Che cosa fare, allora? Il Consiglio comunale ha votato all'unanimità una mozione urgente, prima firmataria proprio Rossella Rubino del gruppo misto, per l’istituzione di uno sportello di sostegno e consulenza per chi si ritiene vittima di soggetti che operano nel settore del recupero crediti.

L'Amministrazione comunale, tra l’altro, ha già aderito già alla cosiddetta «rottamazione» delle cartelle dei tributi locali e delle contravvenzioni il cui termine per la presentazione delle domande scade il 30 aprile prossimo.

Anche a causa di una profonda crisi che ha investito il tessuto sociale ed economico italiano, fa presente il Comune a corredo della mozione, «sono considerevolmente aumentate le attività per recupero crediti. Al contempo sono aumentate le società a ciò deputate, che svolgono tale azioni di recupero crediti per conto di banche, enti creditizi vari, società finanziarie, società telefoniche, della luce e servizi vari ed altri soggetti.
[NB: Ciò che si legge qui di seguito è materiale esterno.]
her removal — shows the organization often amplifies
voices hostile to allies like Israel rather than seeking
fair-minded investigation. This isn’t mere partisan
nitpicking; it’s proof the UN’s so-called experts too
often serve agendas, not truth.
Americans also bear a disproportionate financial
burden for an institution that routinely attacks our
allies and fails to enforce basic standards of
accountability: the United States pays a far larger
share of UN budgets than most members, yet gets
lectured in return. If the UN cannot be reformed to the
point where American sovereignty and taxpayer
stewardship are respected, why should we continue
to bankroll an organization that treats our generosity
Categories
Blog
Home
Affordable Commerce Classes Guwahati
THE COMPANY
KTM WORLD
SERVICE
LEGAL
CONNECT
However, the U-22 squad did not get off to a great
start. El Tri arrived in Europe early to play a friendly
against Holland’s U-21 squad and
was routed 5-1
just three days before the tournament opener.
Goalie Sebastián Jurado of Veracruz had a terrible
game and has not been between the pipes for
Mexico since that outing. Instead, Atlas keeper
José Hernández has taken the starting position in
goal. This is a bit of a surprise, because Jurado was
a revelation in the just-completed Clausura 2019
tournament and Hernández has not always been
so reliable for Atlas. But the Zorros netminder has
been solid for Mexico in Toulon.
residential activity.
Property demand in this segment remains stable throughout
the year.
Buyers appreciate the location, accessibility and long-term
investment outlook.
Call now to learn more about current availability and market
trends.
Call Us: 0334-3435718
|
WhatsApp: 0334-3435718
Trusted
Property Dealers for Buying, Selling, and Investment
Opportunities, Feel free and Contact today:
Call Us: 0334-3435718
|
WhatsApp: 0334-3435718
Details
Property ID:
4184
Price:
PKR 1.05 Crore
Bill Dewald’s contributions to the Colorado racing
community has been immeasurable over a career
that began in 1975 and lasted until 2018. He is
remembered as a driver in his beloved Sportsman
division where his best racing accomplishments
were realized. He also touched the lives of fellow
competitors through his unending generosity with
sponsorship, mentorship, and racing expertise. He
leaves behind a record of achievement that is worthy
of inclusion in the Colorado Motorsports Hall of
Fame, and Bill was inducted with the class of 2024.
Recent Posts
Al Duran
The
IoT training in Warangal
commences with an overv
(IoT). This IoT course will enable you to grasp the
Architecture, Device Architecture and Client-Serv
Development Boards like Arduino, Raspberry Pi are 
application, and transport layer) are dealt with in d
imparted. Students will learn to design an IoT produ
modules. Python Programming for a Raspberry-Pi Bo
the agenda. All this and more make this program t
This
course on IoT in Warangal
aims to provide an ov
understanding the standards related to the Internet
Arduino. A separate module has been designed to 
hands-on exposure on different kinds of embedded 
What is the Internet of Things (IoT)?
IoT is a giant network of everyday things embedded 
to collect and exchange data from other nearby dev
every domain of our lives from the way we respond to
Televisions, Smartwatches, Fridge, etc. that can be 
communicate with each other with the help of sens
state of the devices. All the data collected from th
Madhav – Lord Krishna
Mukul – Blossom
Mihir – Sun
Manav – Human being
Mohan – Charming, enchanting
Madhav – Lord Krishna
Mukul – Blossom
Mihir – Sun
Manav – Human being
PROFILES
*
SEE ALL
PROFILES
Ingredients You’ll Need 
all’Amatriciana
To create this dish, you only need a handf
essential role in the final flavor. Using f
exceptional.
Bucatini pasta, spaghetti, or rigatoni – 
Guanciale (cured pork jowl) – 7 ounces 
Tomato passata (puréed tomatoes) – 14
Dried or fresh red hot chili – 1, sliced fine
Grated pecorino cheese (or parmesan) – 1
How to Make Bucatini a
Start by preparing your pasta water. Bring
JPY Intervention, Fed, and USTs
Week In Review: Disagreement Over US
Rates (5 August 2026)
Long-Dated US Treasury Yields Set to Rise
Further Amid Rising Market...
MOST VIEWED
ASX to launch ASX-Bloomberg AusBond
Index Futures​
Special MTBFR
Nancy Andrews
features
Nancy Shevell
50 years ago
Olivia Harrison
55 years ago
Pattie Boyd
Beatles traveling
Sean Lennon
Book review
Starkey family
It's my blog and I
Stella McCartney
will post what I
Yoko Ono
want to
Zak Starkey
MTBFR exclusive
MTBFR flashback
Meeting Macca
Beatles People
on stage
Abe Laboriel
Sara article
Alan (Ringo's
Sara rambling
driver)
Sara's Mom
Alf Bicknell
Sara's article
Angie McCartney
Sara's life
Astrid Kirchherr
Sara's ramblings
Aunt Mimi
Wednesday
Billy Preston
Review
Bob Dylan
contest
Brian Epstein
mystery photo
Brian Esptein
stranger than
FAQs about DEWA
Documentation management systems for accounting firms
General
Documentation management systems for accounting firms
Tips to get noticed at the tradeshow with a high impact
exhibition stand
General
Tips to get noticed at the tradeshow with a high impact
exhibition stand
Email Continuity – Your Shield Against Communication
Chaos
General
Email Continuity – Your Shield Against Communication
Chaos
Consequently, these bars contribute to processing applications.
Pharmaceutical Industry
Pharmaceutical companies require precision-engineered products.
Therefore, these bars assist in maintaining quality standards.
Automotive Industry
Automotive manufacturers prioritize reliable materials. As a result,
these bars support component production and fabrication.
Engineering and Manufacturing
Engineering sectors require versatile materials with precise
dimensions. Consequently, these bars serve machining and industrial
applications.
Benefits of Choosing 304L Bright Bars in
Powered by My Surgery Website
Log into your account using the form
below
Queste attività consistono in atti di richiesta esercitati con ripetuta insistenza e irrispettosità, tanto da configurare un'azione persecutoria violenta a carico di soggetti che diventano a tutti gli effetti vittime, e come tali posti in condizione di grave stress psico-fisico, di oppressione e crescente debolezza e impotenza, tanto che possono essere indotti a forti cedimenti, fino anche al compimento di gesti auto-soppressivi».

Per scongiurare questi atti estremi è stato introdotto l'art 612 bis Cp (atti persecutori, stalking) ritenuto che le condotte messe in atto nelle attività di recupero crediti che travalicano i limiti di legge rappresentano una violazione delle norme riguardanti l’incoercibilità psichica e che nella attività di recupero crediti ci si debba attenere alle norme di legge.

«La mozione votata all'unanimità - rileva la consigliera Rubino - impegna il sindaco e la giunta comunale a prevedere sul territorio comunale uno “sportello” di sostegno. Per realizzare questo obiettivo si può pensare a coinvolgere le associazioni dei consumatori, ma anche altri sodalizi che operano nel sociale, considerato che proprio a Matera, in diverse occasioni, le associazioni che tutelano i cittadini sono intervenute per segnalare attività persecutorie da parte di alcune società».